Make sure you have the required libraries installed and a compatible GPU if you want to run this code on a GPU.

#Training JAX model using data generators

In JAX, you can create a training loop for a model using manual iteration and gradient updates. Here's how you can train a JAX model on the CIFAR-10 dataset:

In [None]:
import jax
import jax.numpy as jnp
from flax import linen as nn
import optax
import numpy as np
from jax import jit, random, value_and_grad, vmap, pmap
from jax.example_libraries import optimizers
from tqdm import tqdm


# Define the model (similar to the previous Keras and Pytorch examples)


class net(nn.Module):
    num_classes: int

    @nn.compact
    def __call__(self, x):
        x = nn.Conv(32, kernel_size=(3, 3), padding='SAME')(x)
        x = nn.relu(x)
        x = nn.max_pool(x, window_shape=(2, 2), strides=(2, 2))
        x = nn.Conv(64, kernel_size=(3, 3), padding='SAME')(x)
        x = nn.relu(x)
        x = nn.max_pool(x, window_shape=(2, 2), strides=(2, 2))
        x = nn.Conv(64, kernel_size=(3, 3), padding='SAME')(x)
        x = nn.relu(x)
        x = x.reshape((x.shape[0], -1))
        x = nn.Dense(features=10)(x)
        x = nn.log_softmax(x)

        return x



# Create an instance of the model
rng = jax.random.PRNGKey(0)
input_shape = (64, 32, 32, 3)  # Batch size of 64, input shape
model = net(num_classes=10)
params = model.init(rng, jnp.ones(input_shape, dtype=jnp.float32))


#load and preprocess data
(x_train, y_train), (x_valid, y_valid) = cifar10.load_data()
print(f"\nNumber of training samples: {len(x_train)} with samples shape: {x_train.shape[1:]}")
print(f"Number of validation samples: {len(x_valid)} with samples shape: {x_valid.shape[1:]}")
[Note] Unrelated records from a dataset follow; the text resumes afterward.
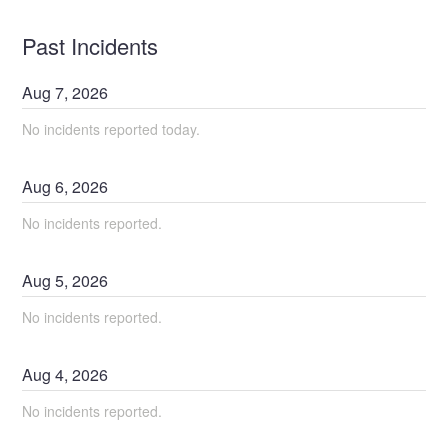
Past Incidents
Aug
7
,
2026
No incidents reported today.
Aug
6
,
2026
No incidents reported.
Aug
5
,
2026
No incidents reported.
Aug
4
,
2026
No incidents reported.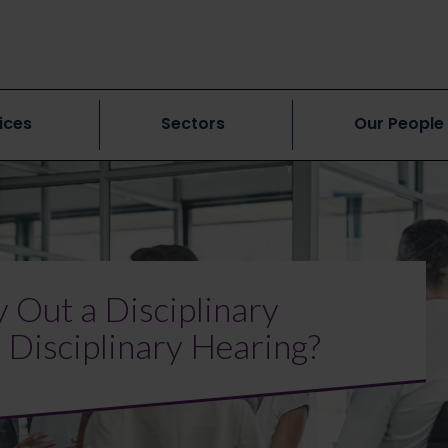
ices
Sectors
Our People
 Out a Disciplinary
e Disciplinary Hearing?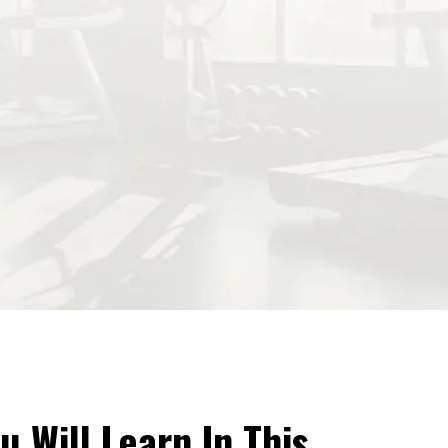
u Will Learn In This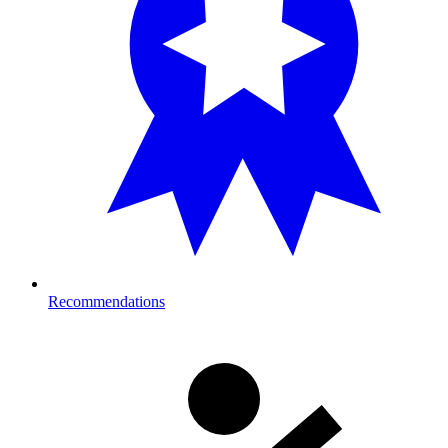
Recommendations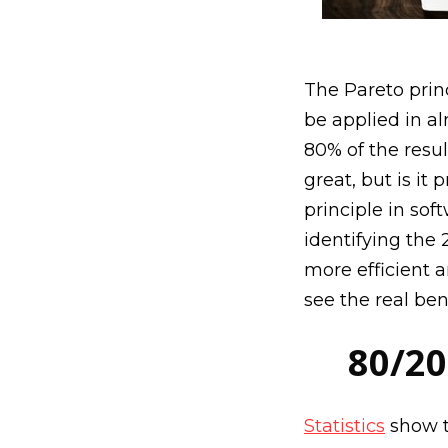
The Pareto prin
be applied in al
80% of the resu
great, but is it
principle in sof
identifying the 
more efficient a
see the real ben
80/20
Statistics
show th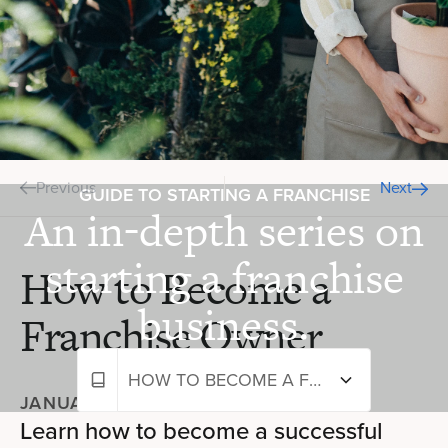
Previous
Next
GUIDE TO STARTING A FRANCHISE
An in-depth series on
starting a franchise
How to Become a
business.
Franchise Owner
HOW TO BECOME A FRANCHISE OWNER
JANUARY 24, 2024
—
6 MIN READ
Learn how to become a successful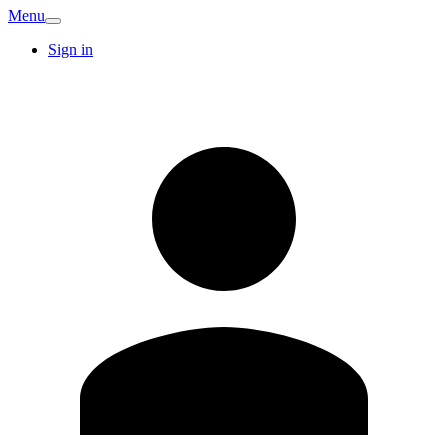
Menu
Sign in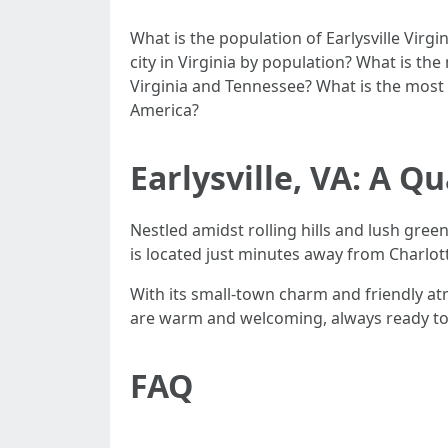
What is the population of Earlysville Virgi
city in Virginia by population? What is the
Virginia and Tennessee? What is the most d
America?
Earlysville, VA: A 
Nestled amidst rolling hills and lush green
is located just minutes away from Charlottes
With its small-town charm and friendly at
are warm and welcoming, always ready to l
FAQ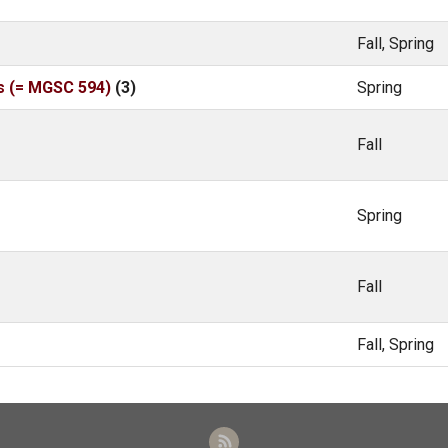
Fall, Spring
s (= MGSC 594)
(3)
Spring
Fall
Spring
Fall
Fall, Spring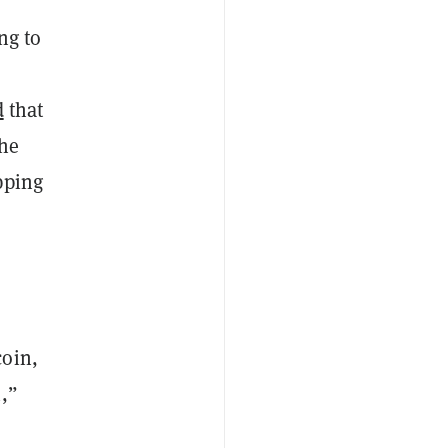
ng to
d
that
the
ipping
.
coin,
,”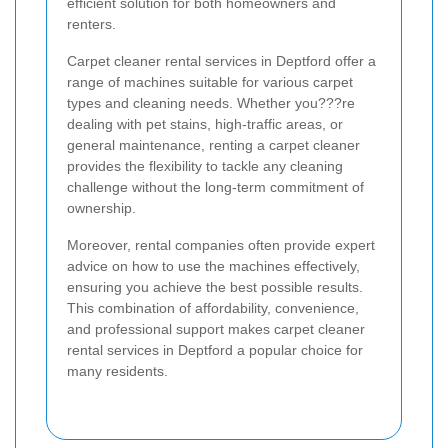
efficient solution for both homeowners and
renters.
Carpet cleaner rental services in Deptford offer a
range of machines suitable for various carpet
types and cleaning needs. Whether you???re
dealing with pet stains, high-traffic areas, or
general maintenance, renting a carpet cleaner
provides the flexibility to tackle any cleaning
challenge without the long-term commitment of
ownership.
Moreover, rental companies often provide expert
advice on how to use the machines effectively,
ensuring you achieve the best possible results.
This combination of affordability, convenience,
and professional support makes carpet cleaner
rental services in Deptford a popular choice for
many residents.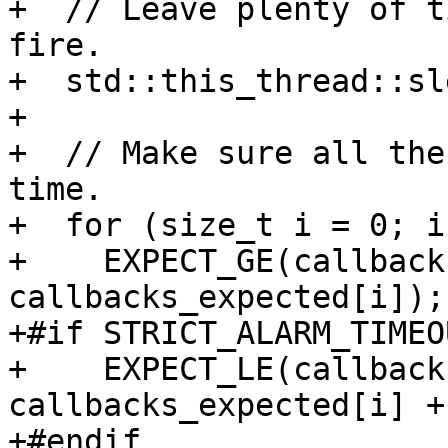
+  // Leave plenty of t
fire.

+  std::this_thread::sl
+

+  // Make sure all the
time.

+  for (size_t i = 0; i
+    EXPECT_GE(callback
callbacks_expected[i]);

+#if STRICT_ALARM_TIMEOU
+    EXPECT_LE(callback
callbacks_expected[i] +
+#endif
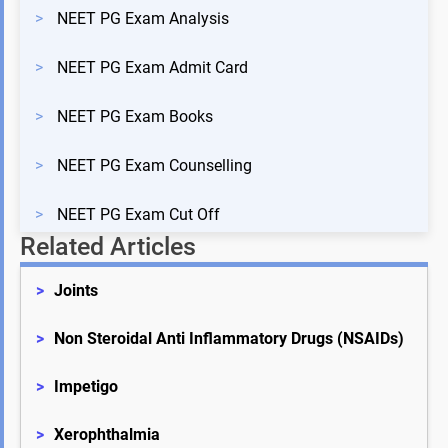
>
NEET PG Exam Analysis
>
NEET PG Exam Admit Card
>
NEET PG Exam Books
>
NEET PG Exam Counselling
>
NEET PG Exam Cut Off
Related Articles
>
Joints
>
Non Steroidal Anti Inflammatory Drugs (NSAIDs)
>
Impetigo
>
Xerophthalmia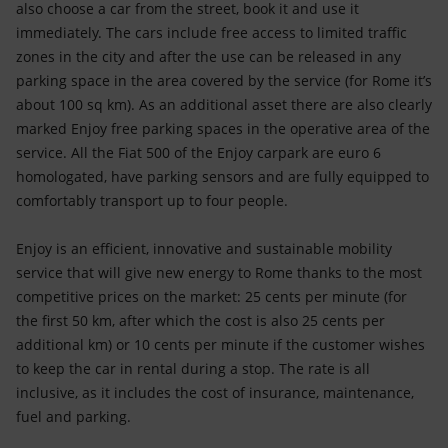
also choose a car from the street, book it and use it
immediately. The cars include free access to limited traffic
zones in the city and after the use can be released in any
parking space in the area covered by the service (for Rome it’s
about 100 sq km). As an additional asset there are also clearly
marked Enjoy free parking spaces in the operative area of the
service. All the Fiat 500 of the Enjoy carpark are euro 6
homologated, have parking sensors and are fully equipped to
comfortably transport up to four people.
Enjoy is an efficient, innovative and sustainable mobility
service that will give new energy to Rome thanks to the most
competitive prices on the market: 25 cents per minute (for
the first 50 km, after which the cost is also 25 cents per
additional km) or 10 cents per minute if the customer wishes
to keep the car in rental during a stop. The rate is all
inclusive, as it includes the cost of insurance, maintenance,
fuel and parking.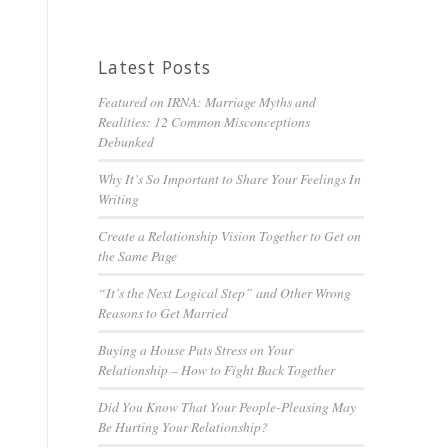
Latest Posts
Featured on IRNA: Marriage Myths and
Realities: 12 Common Misconceptions
Debunked
Why It’s So Important to Share Your Feelings In
Writing
Create a Relationship Vision Together to Get on
the Same Page
“It’s the Next Logical Step” and Other Wrong
Reasons to Get Married
Buying a House Puts Stress on Your
Relationship – How to Fight Back Together
Did You Know That Your People-Pleasing May
Be Hurting Your Relationship?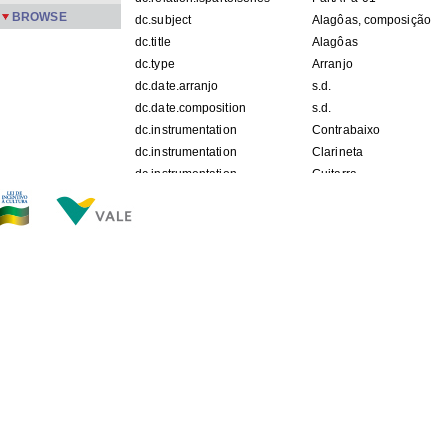
BROWSE
dc.subject
Alagôas, composição
dc.title
Alagôas
dc.type
Arranjo
dc.date.arranjo
s.d.
dc.date.composition
s.d.
dc.instrumentation
Contrabaixo
dc.instrumentation
Clarineta
dc.instrumentation
Guitarra
dc.instrumentation
Piano
dc.instrumentation
Sax Tenor
dc.description.origin
APPM
FILES IN THIS ITEM
Files
Size
Format
PartAr-a-01-01-22.jpg
163.4Kb
JPEG image
PartAr-a-01-02-22.jpg
135.6Kb
JPEG image
PartAr-a-01-03-22.jpg
123.8Kb
JPEG image
PartAr-a-01-04-22.jpg
121.0Kb
JPEG image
x_train_normalized = jnp.array(x_train / 255.)
x_valid_normalized = jnp.array(x_valid / 255.)

# One hot encoding applied to the labels. We have 10
# classes in the dataset, hence the depth of OHE would be 10
y_train_ohe = jnp.squeeze(jax.nn.one_hot(y_train, num_classes=10))
y_valid_ohe = jnp.squeeze(jax.nn.one_hot(y_valid, num_classes=10))

print(f"Training images shape:   {x_train_normalized.shape}  Labels shape: {y_train_ohe.shape}")
print(f"Validation images shape: {x_valid_normalized.shape}  Labels shape: {y_valid_ohe.shape}")

#define functions for dataaugmentation
def rotate_90(img):
    """Rotates an image by 90 degress k times."""
    return jnp.rot90(img, k=1, axes=(0, 1))


def identity(img):
    """Returns an image as it is."""
    return img


def flip_left_right(img):
    """Flips an image left/right direction."""
    return jnp.fliplr(img)


def flip_up_down(img):
    """Flips an image in up/down direction."""
    return jnp.flipud(img)


def random_rotate(img, rotate):
    """Randomly rotate an image by 90 degrees.

    Args:
        img: Array representing the image
        rotate: Boolean for rotating or not
    Returns:
        Rotated or an identity image
    """

    return jax.lax.cond(rotate, rotate_90, identity, img)


def random_horizontal_flip(img, flip):
    """Randomly flip an image vertically.

    Args:
        img: Array representing the image
        flip: Boolean for flipping or not
    Returns:
        Flipped or an identity image
    """

    return jax.lax.cond(flip, flip_left_right, identity, img)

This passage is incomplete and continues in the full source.